前衛的言動にはお金の搾取という危険性がある

 最近hin-bpさんのブログで知ったのだが、「レールに沿ったつまらない生き方は嫌だ」として、ある大学生が大学を中退して起業すると述べたブログの記事が現在話題になっているという。それが↓の記事。



 一応読んでみたのだが、この記事に対してさまざまな意見がネットで飛び交っているという。いくつか読んでみたのだが、私が一番しっくりしたのは、ブロガーである付利意雷布亜(ふりいらいふぁあ)がお書きになった↓の記事。



 こうした「新しい生き方」だとか「雇われない働き方」だとか、既存の社会概念や常識から逸脱した言動について、私は前衛的言動と呼んでいる。上述の学生もこうした前衛的言動に乗り出した人物の一人だ。

 だが、前衛的言動というのはとかくお金が絡むことが多い。その悪い例が今回、付利意雷布亜さんも述べられていること。すなわち、前衛的言動に逃げた人々をカモにして、何らかの形でお金を搾取するシステムである。

 付利意雷布亜さんの記事で詳しく述べられているのだが、こうした前衛的言動をやたら強調する人物というのは、精神的負荷がない甘美な言葉で人々を惑わす。そしてそれに感化された人々を自分のセミナーなりサロンなりに引き込んで、お金を巻き上げる。
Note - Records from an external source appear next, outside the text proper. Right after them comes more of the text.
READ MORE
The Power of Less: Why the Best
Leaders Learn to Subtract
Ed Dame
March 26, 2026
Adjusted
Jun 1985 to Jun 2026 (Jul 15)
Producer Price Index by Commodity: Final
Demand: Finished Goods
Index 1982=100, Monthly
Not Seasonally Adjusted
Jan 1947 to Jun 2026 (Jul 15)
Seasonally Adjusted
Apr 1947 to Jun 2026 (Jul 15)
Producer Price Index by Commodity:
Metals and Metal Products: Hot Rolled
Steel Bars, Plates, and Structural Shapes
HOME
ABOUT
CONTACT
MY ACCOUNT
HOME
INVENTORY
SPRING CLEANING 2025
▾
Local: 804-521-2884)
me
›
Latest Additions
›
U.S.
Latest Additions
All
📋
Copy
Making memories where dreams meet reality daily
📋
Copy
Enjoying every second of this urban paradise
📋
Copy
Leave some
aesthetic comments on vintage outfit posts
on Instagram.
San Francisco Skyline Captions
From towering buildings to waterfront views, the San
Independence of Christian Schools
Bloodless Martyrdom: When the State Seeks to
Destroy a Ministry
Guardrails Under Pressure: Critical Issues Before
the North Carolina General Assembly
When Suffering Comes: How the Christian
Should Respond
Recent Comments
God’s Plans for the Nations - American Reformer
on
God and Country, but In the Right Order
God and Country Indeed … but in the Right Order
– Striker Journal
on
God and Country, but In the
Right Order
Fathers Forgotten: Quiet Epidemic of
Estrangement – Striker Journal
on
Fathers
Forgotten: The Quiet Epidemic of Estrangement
 こうなると、もはや単なるテーマパークである。一歩立ち止まって考えてみれば分かるが、そんなテーマパークにいたところでお金が稼げるわけでもなければ、何か得られるわけでもない。結局、量産される甘美な言葉ばかりに埋もれていくだけのカモとなるわけだ。

 三枝さんが運営されているNPO共育学舎のようにお金を一銭もとらず、純粋な善意で運営されているのなら、こうしたことは起きない。しかし、中途半端に金が絡むと、甘美な言葉を発してでも金を得ようとする活動に成り下がってしまうのだ。これは行政からの補助金目当てで運営されている、一部の悪質な障碍者就労支援などの福祉事業についても同じことが言える。
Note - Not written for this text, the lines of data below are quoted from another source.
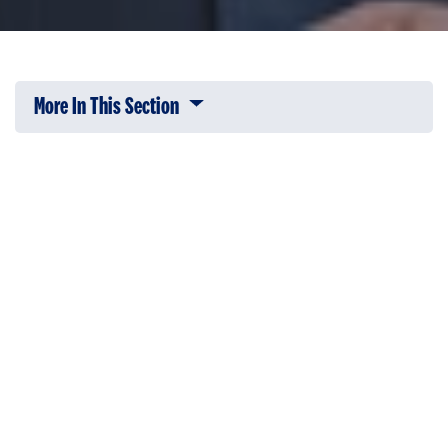
More In This Section
Click to expose navigation links on 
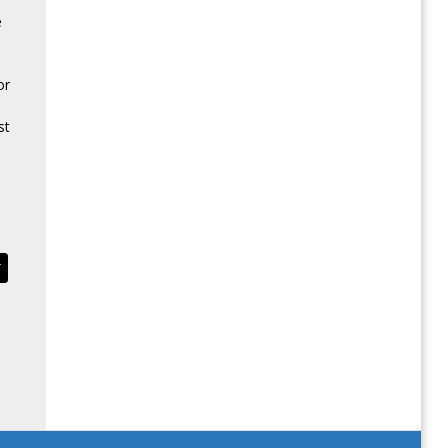
e
or
st
T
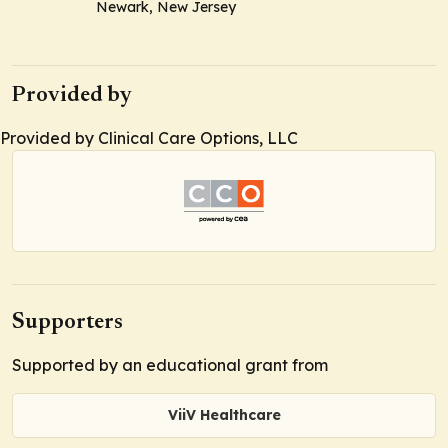
Newark, New Jersey
Provided by
Provided by Clinical Care Options, LLC
Supporters
Supported by an educational grant from
ViiV Healthcare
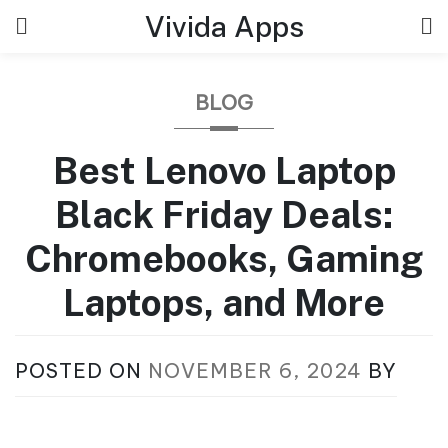
Skip
Vivida Apps
to
content
BLOG
Best Lenovo Laptop
Black Friday Deals:
Chromebooks, Gaming
Laptops, and More
POSTED ON
NOVEMBER 6, 2024
BY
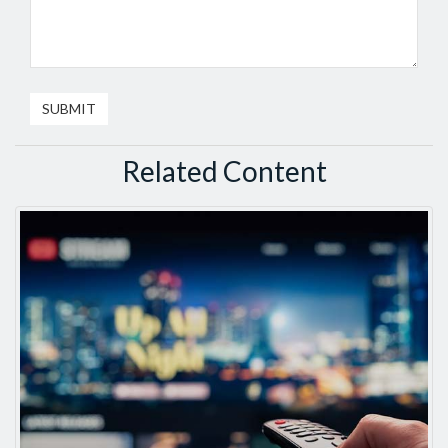
Related Content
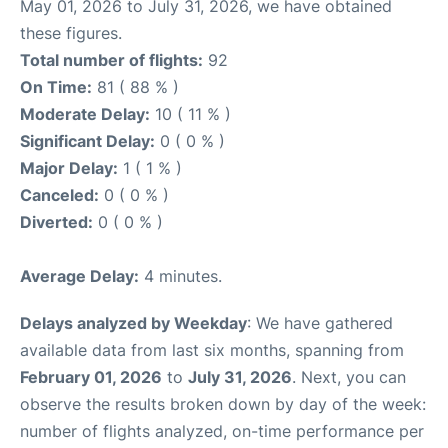
May 01, 2026 to July 31, 2026, we have obtained
these figures.
Total number of flights:
92
On Time:
81 ( 88 % )
Moderate Delay:
10 ( 11 % )
Significant Delay:
0 ( 0 % )
Major Delay:
1 ( 1 % )
Canceled:
0 ( 0 % )
Diverted:
0 ( 0 % )
Average Delay:
4 minutes.
Delays analyzed by Weekday
: We have gathered
available data from last six months, spanning from
February 01, 2026
to
July 31, 2026
. Next, you can
observe the results broken down by day of the week:
number of flights analyzed, on-time performance per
 上述のような活動について少し考えたのだが、金のためのカモ探しにならない純粋な活動というのは、お金を取らない活動にしてみることだと思う。三枝さんのNPO共育学舎やかさこさんの無料セミナーのような感じに。

 もしお金を取るとしたら、やる側・受ける側が双方納得してウィンウィンの対等な関係になるような活動じゃないと難しいだろう。

 最も理想的なのは、やる側・受ける側双方がお金(もしくは職能など別のこと)を得られることだろう。「本当にお金が稼げるのか?」という胡散臭さは出てしまうが、それを払しょくできるほどの活動であれば、参加のモチベーションが一番上がりやすくなる。いなかでのコネを通じた仕事紹介は、まさにこれにあたる。信頼関係など他に必要な条件などハードルも高いが、実現できれば一番のウィンウィンの対等な関係になるだろう。

 前衛的言動は掘り出してみるとネガティブな要素がいろいろと多いが、その反面ポジティブな解決策も上げていかないと、前には進めない。そのことを深く考えて、どうやればもっと良い案が出るか、考える良い機会となるはず。そうなればいちいち前衛的言動を気にする必要などなくなるであろう。